Cliffhanger: The backups are right... here... right?

At my work, backups have a surprisingly low priority. The backup strategy was implemented a while ago, and since then it's just assumed the backups are fine. If you ask the sysadmins, they'll say everything is backed up.

But then, when you ask for a SPECIFIC backup, half the time they are not there:

  • The disk got full
  • The tape failed
  • Looks like someone disabled the backup job
  • The network connection had downtime
  • We ordered that disk years ago, but finance hasn't approved the purchase order
  • The files are corrupt
  • File contains wrong database
  • Only transaction log backups (useless without a full one)

A few weeks ago, disaster came real close as one of the servers lost one too many raid disks. Luckily one disk was still kind enough to copy the data, if you tried a lot of times.

But even after that near-disaster, I can't seem to convince the sysadmins to improve the situation. So I'm wondering, any tips for opening people's eyes? It seems to me we're walking along the edge of a cliff.


You always have to get these things fixed from the top.

Is the current backup strategy backed by and understood by management? If not, it's useless.

The executive management needs to know about the problems and what risks are involved (losing financial data that you need to bring out legally to survive, or customer data that has taken years to collect?) and weigh that in deciding on actions, or deciding on letting someone (like you) take action.

If you can't get to management, try business controllers or other financial positions where data retrieval and its integrity is of high importance to the company's reports. They in turn can "start the storm" if needed...


Where to begin? This is a disaster waiting to happen. A Sysadmins primary job function is to ensure data is backed up and recoverable. Everything else is secondary. No if's no but's.
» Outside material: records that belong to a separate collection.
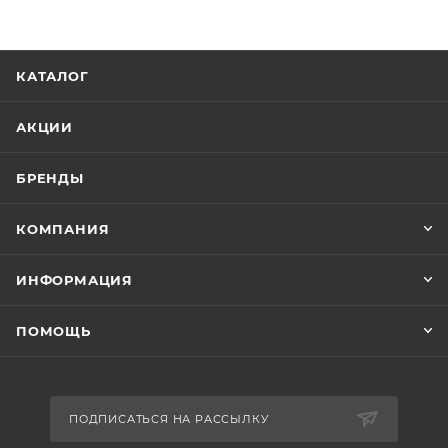
КАТАЛОГ
АКЦИИ
БРЕНДЫ
КОМПАНИЯ
ИНФОРМАЦИЯ
ПОМОЩЬ
ПОДПИСАТЬСЯ НА РАССЫЛКУ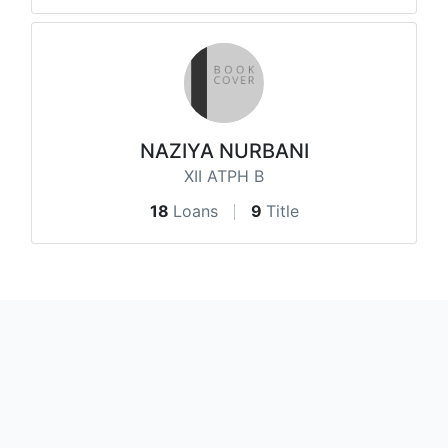
NAZIYA NURBANI
XII ATPH B
18
Loans
9
Title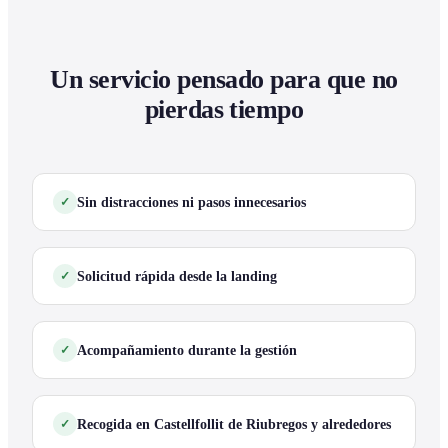
Un servicio pensado para que no
pierdas tiempo
Sin distracciones ni pasos innecesarios
Solicitud rápida desde la landing
Acompañamiento durante la gestión
Recogida en Castellfollit de Riubregos y alrededores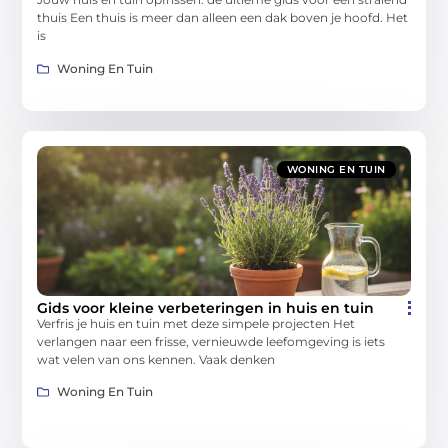
thuis Een thuis is meer dan alleen een dak boven je hoofd. Het
is
Woning En Tuin
WONING EN TUIN
Gids voor kleine verbeteringen in huis en tuin
Verfris je huis en tuin met deze simpele projecten Het
verlangen naar een frisse, vernieuwde leefomgeving is iets
wat velen van ons kennen. Vaak denken
Woning En Tuin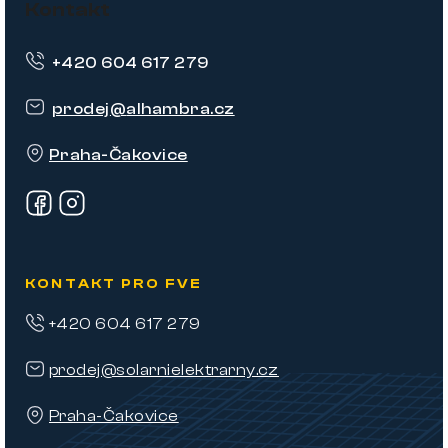
á
Kontakt
p
+420 604 617 279
a
t
prodej
@
alhambra.cz
í
Praha-Čakovice
KONTAKT PRO FVE
+420 604 617 279
prodej@solarnielektrarny.cz
Praha-Čakovice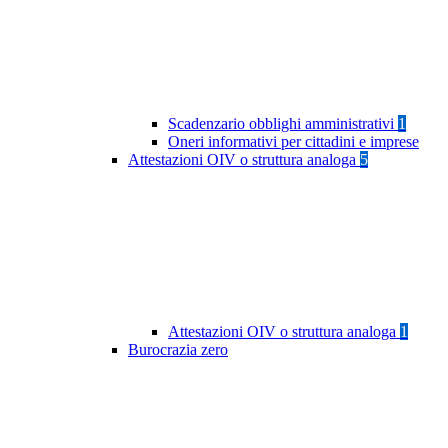
Scadenzario obblighi amministrativi
1
Oneri informativi per cittadini e imprese
Attestazioni OIV o struttura analoga
5
Attestazioni OIV o struttura analoga
1
Burocrazia zero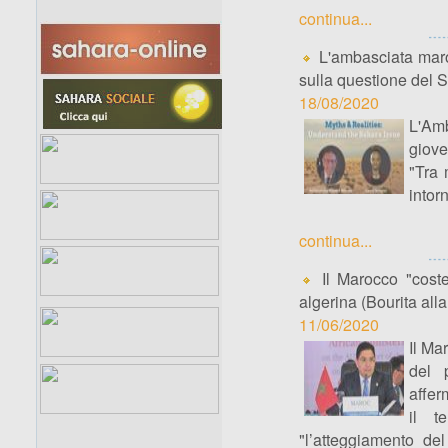
continua...
L'ambasciata maro
sulla questione del
18/08/2020
L'Amb
giove
"Tra 
intor
continua...
Il Marocco "coste
algerina (Bourita all
11/06/2020
Il Ma
del 
affer
il t
"l’atteggiamento d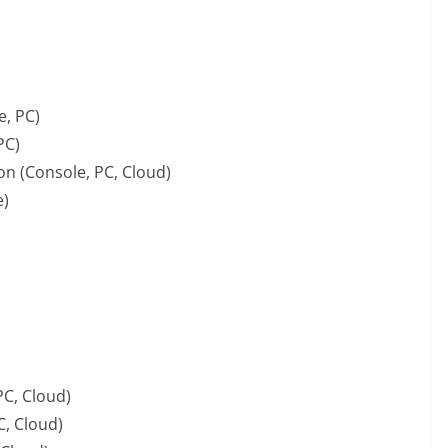
e, PC)
PC)
ion (Console, PC, Cloud)
e)
PC, Cloud)
C, Cloud)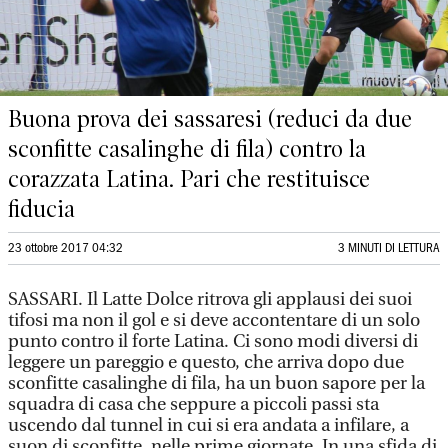
Buona prova dei sassaresi (reduci da due
sconfitte casalinghe di fila) contro la
corazzata Latina. Pari che restituisce
fiducia
23 ottobre 2017 04:32
3 MINUTI DI LETTURA
SASSARI. Il Latte Dolce ritrova gli applausi dei suoi
tifosi ma non il gol e si deve accontentare di un solo
punto contro il forte Latina. Ci sono modi diversi di
leggere un pareggio e questo, che arriva dopo due
sconfitte casalinghe di fila, ha un buon sapore per la
squadra di casa che seppure a piccoli passi sta
uscendo dal tunnel in cui si era andata a infilare, a
suon di sconfitte, nelle prime giornate. In una sfida di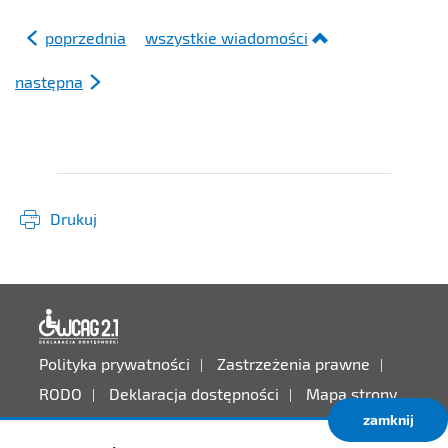
poprzednia
wszystkie wiadomości
następna
Drukuj
Deklaracja dostępności
Polityka prywatności
Zastrzeżenia prawne
RODO
Deklaracja dostępności
Mapa strony
zamknij
Projekt:
IntraCOM.pl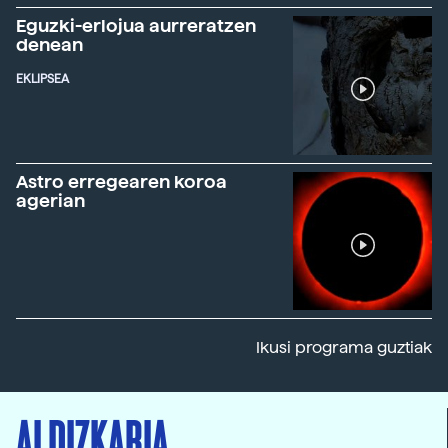
Eguzki-erlojua aurreratzen
denean
EKLIPSEA
Astro erregearen koroa
agerian
Ikusi programa guztiak
ALDIZKARIA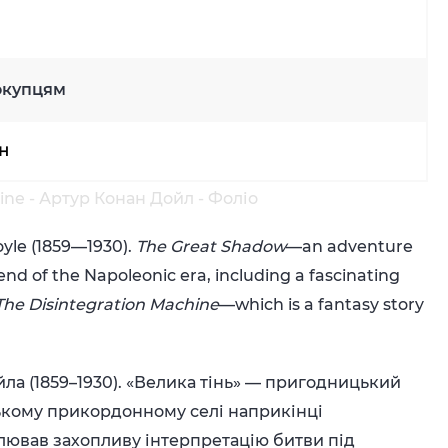
окупцям
рн
ine - Артур Конан Дойл - Фоліо
yle (1859—1930).
The Great Shadow
—an adventure
 end of the Napoleonic era, including a fascinating
The Disintegration Machine
—which is a fantasy story
ла (1859–1930). «Велика тінь» — пригодницький
ському прикордонному селі наприкінці
лював захопливу інтерпретацію битви під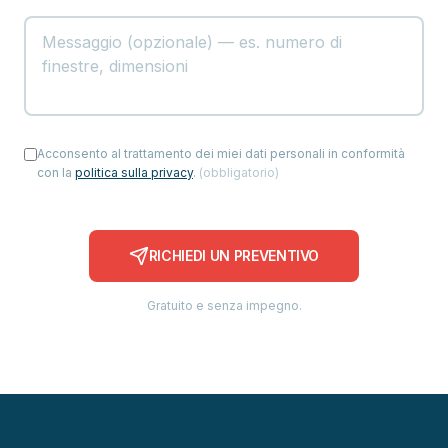
Acconsento al trattamento dei miei dati personali in conformità
con la
politica sulla privacy
.
(
obbligatorio
)
RICHIEDI UN PREVENTIVO
Gratuito e senza impegno.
Here are a few things you can do:

  1. Track KPIs for restores. It should be possible to produce a report showing how many requests for restores have been successful. Anything less than 100% should be investigated thoroughly. Management love reports and this is hard evidence.

  2. There should be documented procedures for all backup and restore operations, including all systems and their backup strategy, tape rotations, schedules, escalation paths, test restores etc. Ask to see them.

  3. Speak to the manager of the sys admins and voice your concerns. Go armed with proof that restores aren't working. If no joy go higher.

Seriously - kick up a fuss. Stuff like this can destroy a company.